> Work to complete
Wherever a picture appears in the data below, omit it, and restate everything else word for word.

> Exercise input
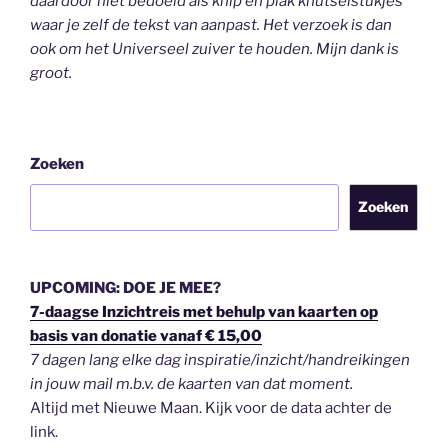
daardoor niet bedoeld als knip en plak knutselstukjes
waar je zelf de tekst van aanpast. Het verzoek is dan
ook om het Universeel zuiver te houden.
Mijn dank is
groot.
Zoeken
Zoeken
UPCOMING: DOE JE MEE?
7-daagse Inzichtreis met behulp van kaarten op
basis van donatie vanaf € 15,00
7 dagen lang elke dag inspiratie/inzicht/handreikingen
in jouw mail m.b.v. de kaarten van dat moment.
Altijd met Nieuwe Maan. Kijk voor de data achter de
link.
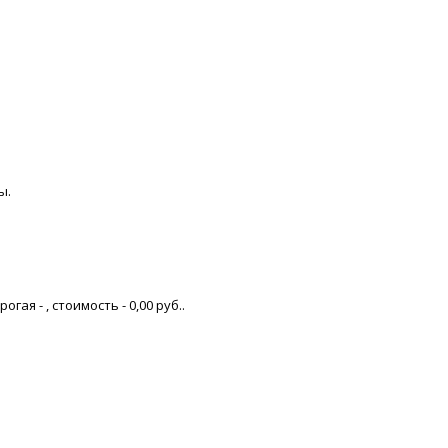
ы.
я - , стоимость - 0,00 руб..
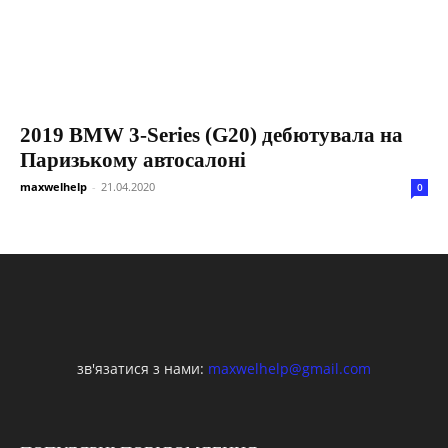
2019 BMW 3-Series (G20) дебютувала на
Паризькому автосалоні
maxwelhelp
-
21.04.2020
0
зв'язатися з нами:
maxwelhelp@gmail.com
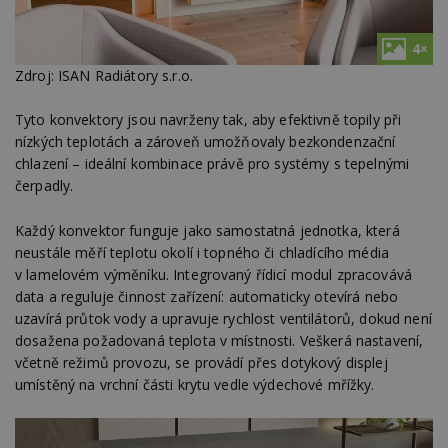
4×
Zdroj: ISAN Radiátory s.r.o.
Tyto konvektory jsou navrženy tak, aby efektivně topily při
nízkých teplotách a zároveň umožňovaly bezkondenzační
chlazení – ideální kombinace právě pro systémy s tepelnými
čerpadly.
Každý konvektor funguje jako samostatná jednotka, která
neustále měří teplotu okolí i topného či chladícího média
v lamelovém výměníku. Integrovaný řídicí modul zpracovává
data a reguluje činnost zařízení: automaticky otevírá nebo
uzavírá průtok vody a upravuje rychlost ventilátorů, dokud není
dosažena požadovaná teplota v místnosti. Veškerá nastavení,
včetně režimů provozu, se provádí přes dotykový displej
umístěný na vrchní části krytu vedle výdechové mřížky.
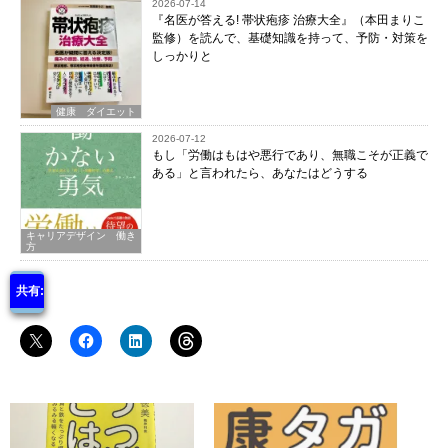
2026-07-14
『名医が答える! 帯状疱疹 治療大全』（本田まりこ
監修）を読んで、基礎知識を持って、予防・対策を
しっかりと
健康 ダイエット
2026-07-12
もし「労働はもはや悪行であり、無職こそが正義で
ある」と言われたら、あなたはどうする
キャリアデザイン 働き
方
共有:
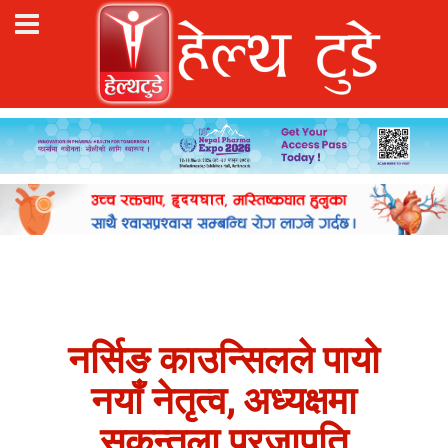
नर्सिङ काउन्सिलले पायो
नयाँ नेतृत्व, अध्यक्षमा
सकुन्तला प्रजापति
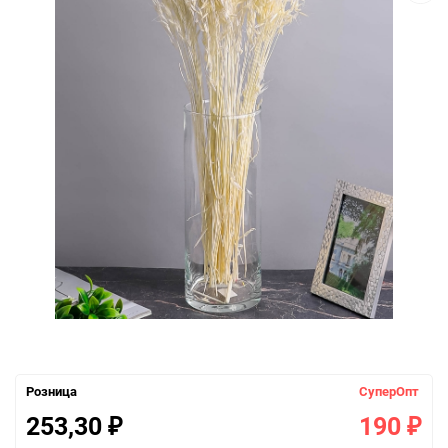
Розница
СуперОпт
253,30
190
₽
₽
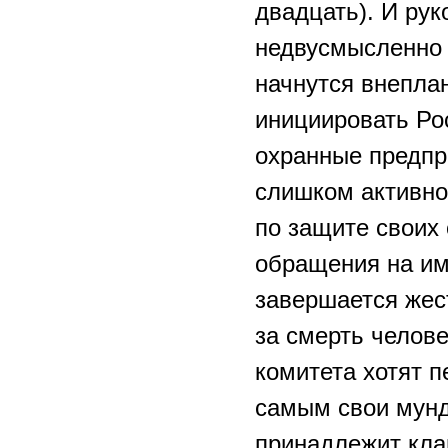
двадцать). И ру
недвусмысленно 
начнутся внепла
инициировать Рос
охранные предпр
слишком активно
по защите своих 
обращения на им
завершается жес
за смерть челов
комитета хотят 
самым свои мунд
принадлежит кла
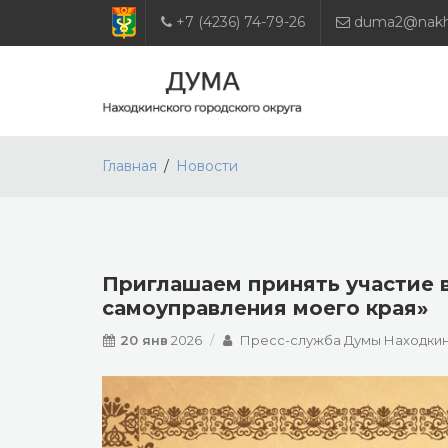
+7 (4236) 74-79-26
duma2@nakho
Главная
Новости
Приглашаем принять участие 
самоуправления моего края»
20 янв
2026
Пресс-служба Думы Находкин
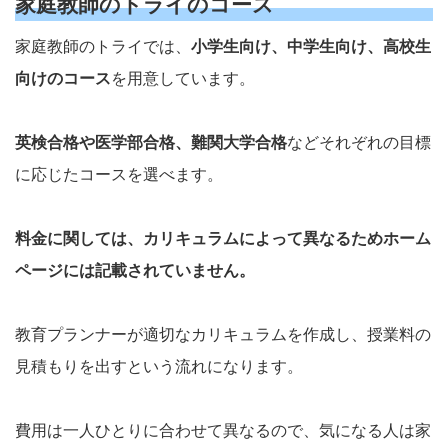
家庭教師のトライのコース
家庭教師のトライでは、
小学生向け、中学生向け、高校生
向けのコース
を用意しています。
英検合格や医学部合格、難関大学合格
などそれぞれの目標
に応じたコースを選べます。
料金に関しては、カリキュラムによって異なるためホーム
ページには記載されていません。
教育プランナーが適切なカリキュラムを作成し、授業料の
見積もりを出すという流れになります。
費用は一人ひとりに合わせて異なるので、気になる人は家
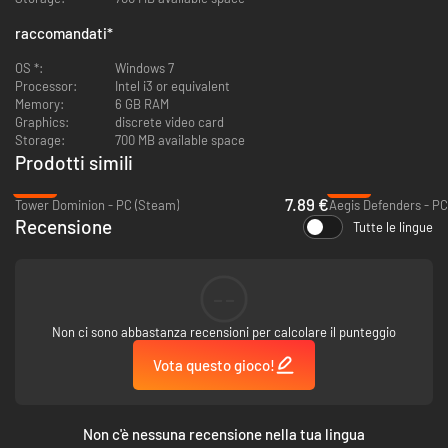
raccomandati
*
OS *:
Windows 7
Processor:
Intel i3 or equivalent
Memory:
6 GB RAM
Graphics:
discrete video card
Storage:
700 MB available space
Prodotti simili
-54%
-95%
7.89 €
Tower Dominion - PC (Steam)
Aegis Defenders - P
Recensione
Tutte le lingue
--
Non ci sono abbastanza recensioni per calcolare il punteggio
Vota questo gioco!
Non c'è nessuna recensione nella tua lingua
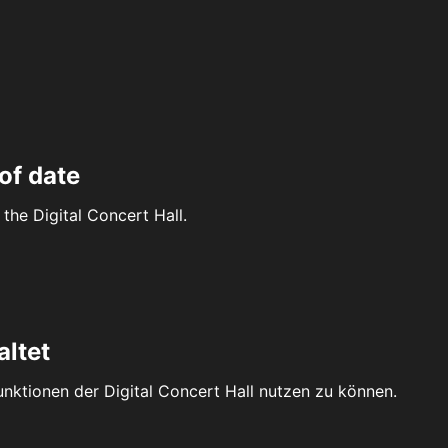
of date
the Digital Concert Hall.
altet
Funktionen der Digital Concert Hall nutzen zu können.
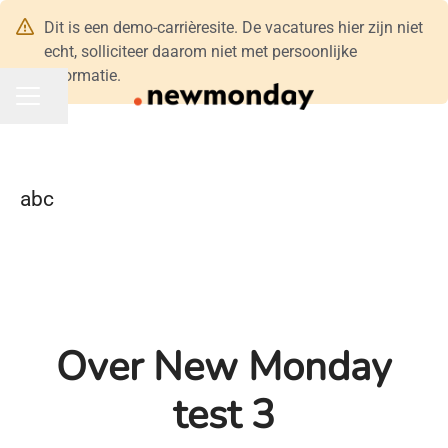
Dit is een demo-carrièresite. De vacatures hier zijn niet
echt, solliciteer daarom niet met persoonlijke
informatie.
Pagina delen
CARRIÈREMENU
abc
Over New Monday
test 3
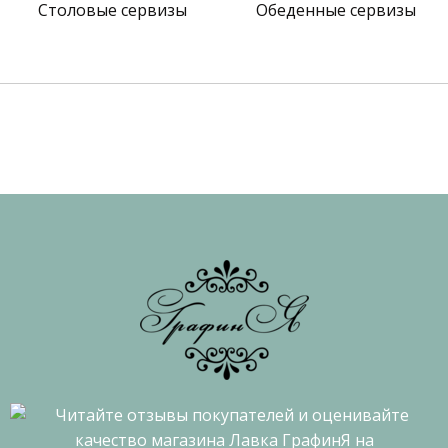
Столовые сервизы
Обеденные сервизы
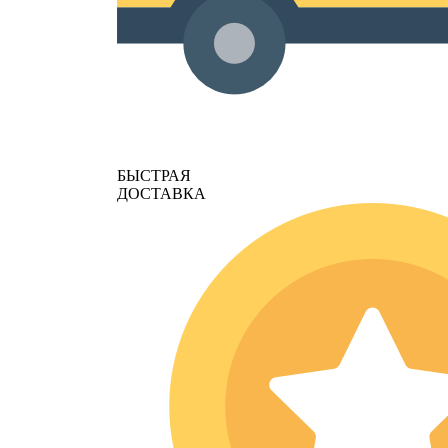
БЫСТРАЯ
ДОСТАВКА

> Finished task
daardoor niet bedoeld als knip en plak knutselstukjes
waar je zelf de tekst van aanpast. Het verzoek is dan
ook om het Universeel zuiver te houden.
Mijn dank is
groot.
Zoeken
Zoeken
UPCOMING: DOE JE MEE?
7-daagse Inzichtreis met behulp van kaarten op
basis van donatie vanaf € 15,00
7 dagen lang elke dag inspiratie/inzicht/handreikingen
in jouw mail m.b.v. de kaarten van dat moment.
Altijd met Nieuwe Maan. Kijk voor de data achter de
link.
ы.
я - , стоимость - 0,00 руб..
2019 BMW 3-Series (G20) дебютувала на
Паризькому автосалоні
maxwelhelp
-
21.04.2020
0
зв'язатися з нами:
maxwelhelp@gmail.com
4×
Zdroj: ISAN Radiátory s.r.o.
Tyto konvektory jsou navrženy tak, aby efektivně topily při
nízkých teplotách a zároveň umožňovaly bezkondenzační
chlazení – ideální kombinace právě pro systémy s tepelnými
čerpadly.
Každý konvektor funguje jako samostatná jednotka, která
neustále měří teplotu okolí i topného či chladícího média
v lamelovém výměníku. Integrovaný řídicí modul zpracovává
data a reguluje činnost zařízení: automaticky otevírá nebo
uzavírá průtok vody a upravuje rychlost ventilátorů, dokud není
dosažena požadovaná teplota v místnosti. Veškerá nastavení,
včetně režimů provozu, se provádí přes dotykový displej
umístěný na vrchní části krytu vedle výdechové mřížky.
2026-07-14
『名医が答える! 帯状疱疹 治療大全』（本田まりこ
監修）を読んで、基礎知識を持って、予防・対策を
しっかりと
健康 ダイエット
2026-07-12
もし「労働はもはや悪行であり、無職こそが正義で
ある」と言われたら、あなたはどうする
キャリアデザイン 働き
方
共有:
नर्सिङ काउन्सिलले पायो
नयाँ नेतृत्व, अध्यक्षमा
सकुन्तला प्रजापति
Розница
СуперОпт
253,30
190
₽
₽
двадцать). И ру
недвусмысленно 
начнутся внепла
инициировать Рос
охранные предпр
слишком активно
по защите своих 
обращения на им
завершается жес
за смерть челов
комитета хотят 
самым свои мунд
принадлежит кла
+7 (4236) 74-79-26
duma2@nakho
Главная
Новости
Приглашаем принять участие 
самоуправления моего края»
20 янв
2026
Пресс-служба Думы Находкин
家庭教師のトライのコース
家庭教師のトライでは、
小学生向け、中学生向け、高校生
向けのコース
を用意しています。
英検合格や医学部合格、難関大学合格
などそれぞれの目標
に応じたコースを選べます。
料金に関しては、カリキュラムによって異なるためホーム
ページには記載されていません。
教育プランナーが適切なカリキュラムを作成し、授業料の
見積もりを出すという流れになります。
費用は一人ひとりに合わせて異なるので、気になる人は家
raccomandati
*
OS *:
Windows 7
Processor:
Intel i3 or equivalent
Memory:
6 GB RAM
Graphics:
discrete video card
Storage:
700 MB available space
Prodotti simili
-54%
-95%
7.89 €
Tower Dominion - PC (Steam)
Aegis Defenders - P
Recensione
Tutte le lingue
--
Non ci sono abbastanza recensioni per calcolare il punteggio
Vota questo gioco!
Non c'è nessuna recensione nella tua lingua
of date
the Digital Concert Hall.
altet
Funktionen der Digital Concert Hall nutzen zu können.
Dit is een demo-carrièresite. De vacatures hier zijn niet
echt, solliciteer daarom niet met persoonlijke
informatie.
Pagina delen
CARRIÈREMENU
abc
Over New Monday
test 3
Столовые сервизы
Обеденные сервизы
БЫСТРАЯ
ДОСТАВКА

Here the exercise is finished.